Businesses in financial services are particularly appealing to hackers because they handle inherently sensitive and valuable information. For accountants, this often includes banking and personal wealth account information, and a bad actor who can access a client’s information can likely reach an employee’s just as easily.

Even outside of a firm, accountants are ideal access points for cybercriminals. Someone who works in the accounting department of a business could be just the backdoor a hacker needs to cause havoc. It’s as simple as someone innocently opening what turns out to be a phishing email — the most common doorway for scammers — and a piece of malware can spread through an entire system.

What laws apply?

Cybersecurity law is still evolving, especially in the U.S., where at least 22 states now have laws in place that address aspects of data security beyond simply alerting the public when breaches occur. California even passed a law recently that is drawing comparisons to the European Union’s comprehensive General Data Protection Regulation, which has greatly affected U.S. businesses.

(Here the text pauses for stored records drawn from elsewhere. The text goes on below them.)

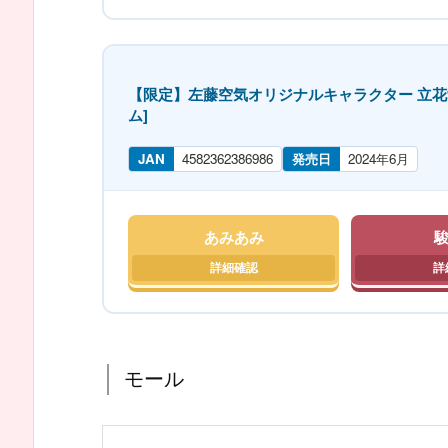
【限定】左藤空気オリジナルキャラクター 立花愛玲菜
ム]
JAN
4582362386986
発売日
2024年6月
あみあみ
モール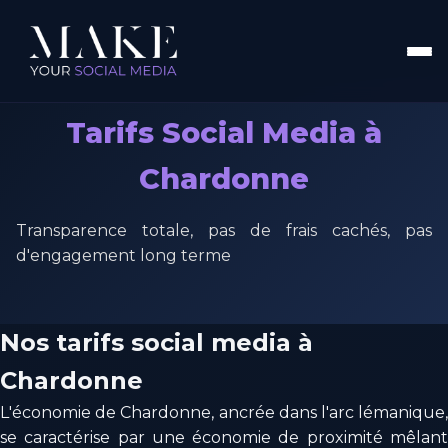
Tarifs Social Media à
Chardonne
Transparence totale, pas de frais cachés, pas
d'engagement long terme
Nos tarifs social media à
Chardonne
L'économie de Chardonne, ancrée dans l'arc lémanique,
se caractérise par une économie de proximité mêlant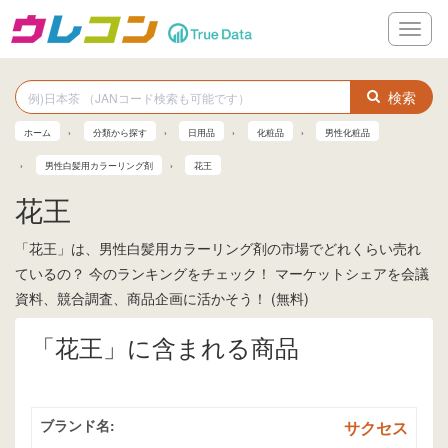
メ
ニ
ュ
ー
検索
ホーム
分類から探す
日用品
化粧品
男性化粧品
男性白髪用カラーリング剤
花王
花王
「花王」は、男性白髪用カラーリング剤の市場でどれくらい売れ
ているの？ 今のランキングをチェック！ マーケットシェアを会議
資料、競合調査、商品企画に活かそう！ (無料)
「花王」に含まれる商品
ブランド名:
サクセス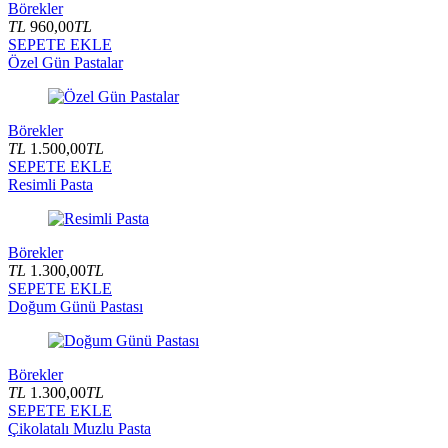
Börekler
TL
960,00
TL
SEPETE EKLE
Özel Gün Pastalar
Börekler
TL
1.500,00
TL
SEPETE EKLE
Resimli Pasta
Börekler
TL
1.300,00
TL
SEPETE EKLE
Doğum Günü Pastası
Börekler
TL
1.300,00
TL
SEPETE EKLE
Çikolatalı Muzlu Pasta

Most domestic laws concern the business-consumer relationship, with nothing much to say about protecting employees. That could change as cybersecurity statutes develop, and courts are beginning to recognize that businesses have a duty to provide “reasonable care” for employee data, as the justices did in the UPMC case. And while it’s a broad term mostly used in a legal sense, reasonable care can generally be satisfied by using the cybersecurity framework provided by the National Institute of Standards and Technology (NIST).

A firm basing its cybersecurity policy and procedures on those guidelines would likely be considered to be meeting a standard of reasonable care, at least partly protecting itself from potential litigation in the event of a breach.

What can employers do now?

Larger corporations can normally weather the financial impact from a data breach, and they have the resources to limit them, thanks to internal departments dedicated to cybersecurity. But small and medium-sized firms can be truly harmed by breaches and the resulting blows to their finances and reputation.

Many independent accounting firms fall into the latter category. They may be large enough to have a significant amount of useful data on their network, but not big enough to pay their own IT staff or have the resources available to train employees. Doing nothing, however, is unacceptable, and while relying on third-party vendors may offer a cheap and quick solution, often they are just using a one-size-fits-all firewall, password-protected accounts and that’s it.

As data protection for customers and employees becomes a priority, firms must be proactive and pay close attention to their own cybersecurity policies and procedures. At a base level, they should be taking an audit of what sensitive information is on their network — this is something accountants certainly already do well. Beyond that, employees should be trained on the signs of phishing scams or malware in their email, as well as proper password management. Additionally, legal counsel can help leaders craft a policy that addresses the cybersecurity laws that apply in their respective states and other wider regulations such as GDPR.

Failure to properly address any of these issues could have severe consequences to not only customers and employees — but the firm itself. Fortunately, with proper planning and information, cyberattacks don’t have to be inevitable.